* [Exercise goal] Would you give the data below back exactly as it reads?

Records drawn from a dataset
-*-*-
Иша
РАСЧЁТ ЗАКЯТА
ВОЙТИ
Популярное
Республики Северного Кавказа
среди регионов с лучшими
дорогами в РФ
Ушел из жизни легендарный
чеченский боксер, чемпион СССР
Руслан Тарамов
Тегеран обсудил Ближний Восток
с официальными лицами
-*-*-
* [Task result]
Иша
РАСЧЁТ ЗАКЯТА
ВОЙТИ
Популярное
Республики Северного Кавказа
среди регионов с лучшими
дорогами в РФ
Ушел из жизни легендарный
чеченский боксер, чемпион СССР
Руслан Тарамов
Тегеран обсудил Ближний Восток
с официальными лицами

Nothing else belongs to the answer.